Scotland is another first mover. “Growth in GDP should not be pursued at any and all cost … The goal of economic policy should be collective well-being,” says Scotland’s First Minister Nicola Sturgeon. She leads Scotland in prioritizing its National Performance Framework, and in measuring the results to deliver national outcomes. For example, Scotland’s natural environment is considered a strong contributor to wellbeing and the economy; the assets of their natural capital are estimated to be worth £273 billion.
Elsewhere in Europe, Iceland recently put wellbeing ahead of GDP, with Prime Minister Katrin Jakobsdottir saying that a key factor driving the inclusion of new indicators is environmental devastation. Also developing a set of wellbeing indicators, Slovenia is enhancing the wellbeing of its citizens and promoting awareness in creating social progress.
Even the bigger economic forces are taking action
As the tides turn, movements from big economic forces are coming into view. Since last year, the European Council has been calling on member states – and the European Commission – to include an ‘Economy of Wellbeing’ perspective in both national and union policies. Furthermore, on the other side of the Atlantic, the concept of Buen Vivir is taking root in South American nations. This is a worldview prioritizing harmony with nature and is a principle to guide state action.

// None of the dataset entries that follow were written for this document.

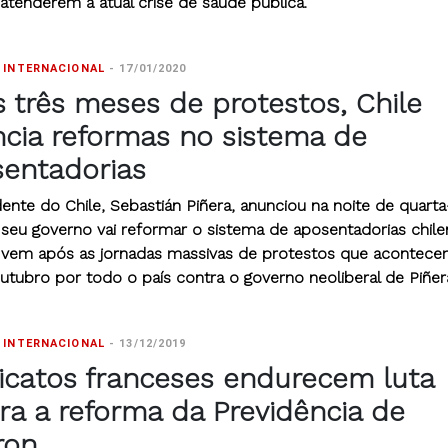
 atenderem à atual crise de saúde pública.
 INTERNACIONAL
-
17/01/2020
 três meses de protestos, Chile
cia reformas no sistema de
entadorias
ente do Chile, Sebastián Piñera, anunciou na noite de quarta
 seu governo vai reformar o sistema de aposentadorias chile
 vem após as jornadas massivas de protestos que acontec
utubro por todo o país contra o governo neoliberal de Piñer
 INTERNACIONAL
-
13/12/2019
icatos franceses endurecem luta
ra a reforma da Previdência de
ron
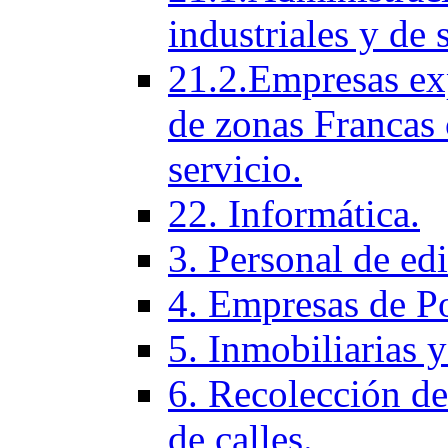
industriales y de 
21.2.Empresas ex
de zonas Francas 
servicio.
22. Informática.
3. Personal de ed
4. Empresas de P
5. Inmobiliarias 
6. Recolección de
de calles.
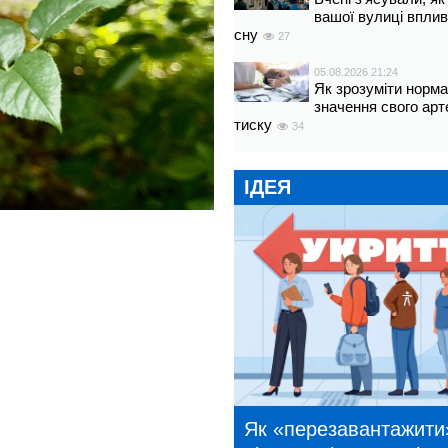
вашої вулиці вплив
сну
27
05.08.2026 21:24
Як зрозуміти норм
значення свого арт
тиску
34
ІДЕЯ
Як «перезавантажити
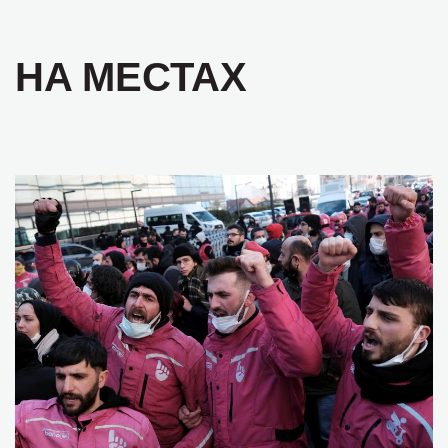
НА МЕСТАХ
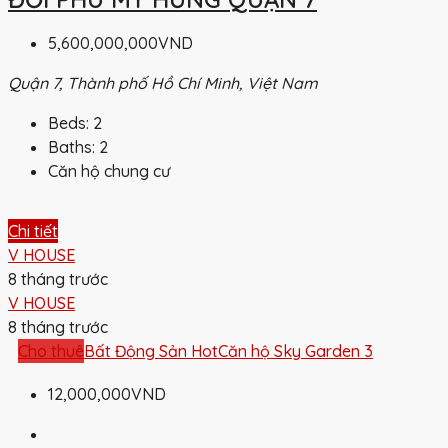
5,600,000,000VND
Quận 7, Thành phố Hồ Chí Minh, Việt Nam
Beds:
2
Baths:
2
Căn hộ chung cư
Chi tiết
V HOUSE
8 tháng trước
V HOUSE
8 tháng trước
Cho thuê
Bất Động Sản Hot
Căn hộ Sky Garden 3
12,000,000VND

In the wake of the COVID pandemic, China is acknowledging that annual GDP growth targets will, for the moment, have to be put aside. Premier Li Keqiang explains that they will “give priority to stabilizing employment and ensuring people’s livelihood, resolutely win the battle to overcome poverty, and strive to achieve the goal of building a moderately prosperous society.”
Independent organizations help enable the shift towards future wellbeing
But will there be a collective shift or will countries and companies act independently? Spearheading the transition together, is a network of countries and companies that make up the Wellbeing Economy Alliance. This organization provides the opportunity to learn from one another, sharing the most competent frameworks and statistical methods. Although, governments may also decide to develop an independent vision and framework, depending on potential differences in, for example, values or stages of development.

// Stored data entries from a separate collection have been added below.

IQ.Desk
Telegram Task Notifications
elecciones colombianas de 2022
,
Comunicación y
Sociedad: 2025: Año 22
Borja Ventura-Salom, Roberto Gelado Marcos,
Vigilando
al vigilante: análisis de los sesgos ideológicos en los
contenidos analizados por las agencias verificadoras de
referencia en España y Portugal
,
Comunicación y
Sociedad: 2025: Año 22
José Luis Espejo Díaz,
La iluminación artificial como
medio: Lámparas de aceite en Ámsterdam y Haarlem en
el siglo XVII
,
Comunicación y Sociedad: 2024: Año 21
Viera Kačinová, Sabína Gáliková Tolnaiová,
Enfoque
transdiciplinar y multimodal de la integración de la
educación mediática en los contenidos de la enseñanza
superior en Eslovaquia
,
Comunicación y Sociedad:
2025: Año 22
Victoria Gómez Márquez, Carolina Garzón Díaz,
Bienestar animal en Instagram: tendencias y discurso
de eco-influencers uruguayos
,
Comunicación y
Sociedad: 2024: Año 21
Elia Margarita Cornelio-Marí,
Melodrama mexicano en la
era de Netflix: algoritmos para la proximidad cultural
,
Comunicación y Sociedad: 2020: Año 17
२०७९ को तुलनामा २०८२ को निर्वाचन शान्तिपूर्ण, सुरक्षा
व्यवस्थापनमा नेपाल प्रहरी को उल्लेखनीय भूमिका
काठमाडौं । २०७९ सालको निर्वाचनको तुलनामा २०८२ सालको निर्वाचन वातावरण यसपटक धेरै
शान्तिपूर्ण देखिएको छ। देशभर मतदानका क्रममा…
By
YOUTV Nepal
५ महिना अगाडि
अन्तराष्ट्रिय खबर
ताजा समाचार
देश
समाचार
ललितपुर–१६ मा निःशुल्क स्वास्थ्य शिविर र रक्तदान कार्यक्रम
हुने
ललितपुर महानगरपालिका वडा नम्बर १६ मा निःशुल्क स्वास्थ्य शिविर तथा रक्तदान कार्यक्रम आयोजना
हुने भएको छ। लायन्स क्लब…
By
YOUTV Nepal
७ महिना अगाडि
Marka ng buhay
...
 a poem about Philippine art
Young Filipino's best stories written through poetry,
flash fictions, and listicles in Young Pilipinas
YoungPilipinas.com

When it comes to implementation, the Organisation for Economic Co-operation and Development (OECD) has established the independent Wellbeing Economy Framework. This tracks current well-being as well as resources for future wellbeing.

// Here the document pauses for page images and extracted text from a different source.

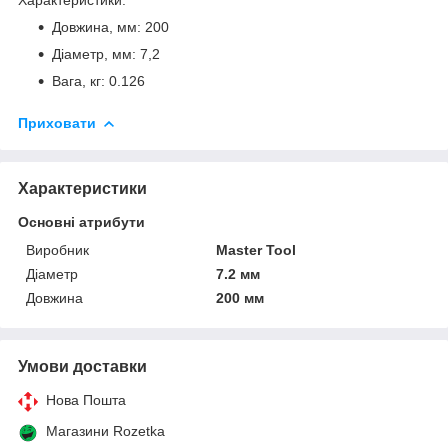
Довжина, мм: 200
Діаметр, мм: 7,2
Вага, кг: 0.126
Приховати
Характеристики
Основні атрибути
Виробник
Master Tool
Діаметр
7.2 мм
Довжина
200 мм
Умови доставки
Нова Пошта
Магазини Rozetka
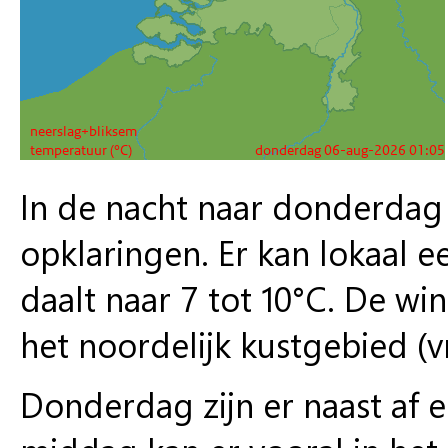
In de nacht naar donderdag 
opklaringen. Er kan lokaal 
daalt naar 7 tot 10°C. De win
het noordelijk kustgebied (vr
Donderdag zijn er naast af 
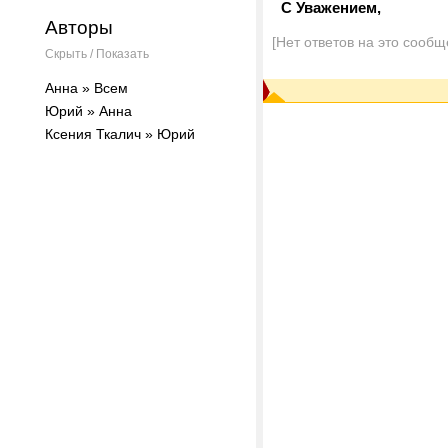
С Уважением,
Авторы
[Нет ответов на это сообщ
Скрыть / Показать
Анна » Всем
Юрий » Анна
Ксения Ткалич » Юрий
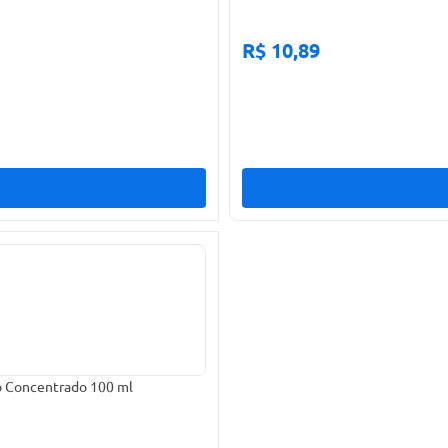
R$ 10,89
Veja Gotas de Perfume Ametista Lavanda Limpador Perfumado Concentrado 100 ml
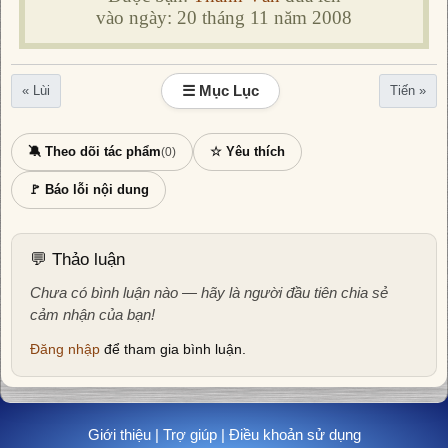
vào ngày: 20 tháng 11 năm 2008
☰ Mục Lục
« Lùi
Tiến »
🔕 Theo dõi tác phẩm
☆ Yêu thích
(0)
🚩 Báo lỗi nội dung
💬 Thảo luận
Chưa có bình luận nào — hãy là người đầu tiên chia sẻ
cảm nhận của bạn!
Đăng nhập
để tham gia bình luận.
Giới thiệu
|
Trợ giúp
|
Điều khoản sử dụng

Putting the lives and wellbeing of people first
Undoubtedly, there will be challenges to changing the structure of a system in a state of inertia for over more than half a century. The study Challenges For The Degrowth Transition points out that an attribute of the current market capitalist system, is that economic growth is needed to stabilize modern societies – a fairly recent phenomenon which only took shape in the 19th century. Although a growth-based economic system is relatively new, its foundational role in both political structures and social mindsets (success and status), poses a challenge. Such a transition needs to be well-managed to ensure there is no ground for new social conflict.
Implementing the wellbeing economy successfully puts the lives and wellbeing of people at the center of policy design. This allows people to stand tall and proud at the core of society. In the words of Lorenzo Fioramonti, Minister of Education of Italy and author of ‘Wellbeing Economy’, “In this new economy, people will be productive by performing activities that enhance the quality of life of their peers and the natural ecosystems in which they live. If not for moral reasons, they should do so for genuine self-interest: there is nothing more rewarding than creating well-being for oneself and society.”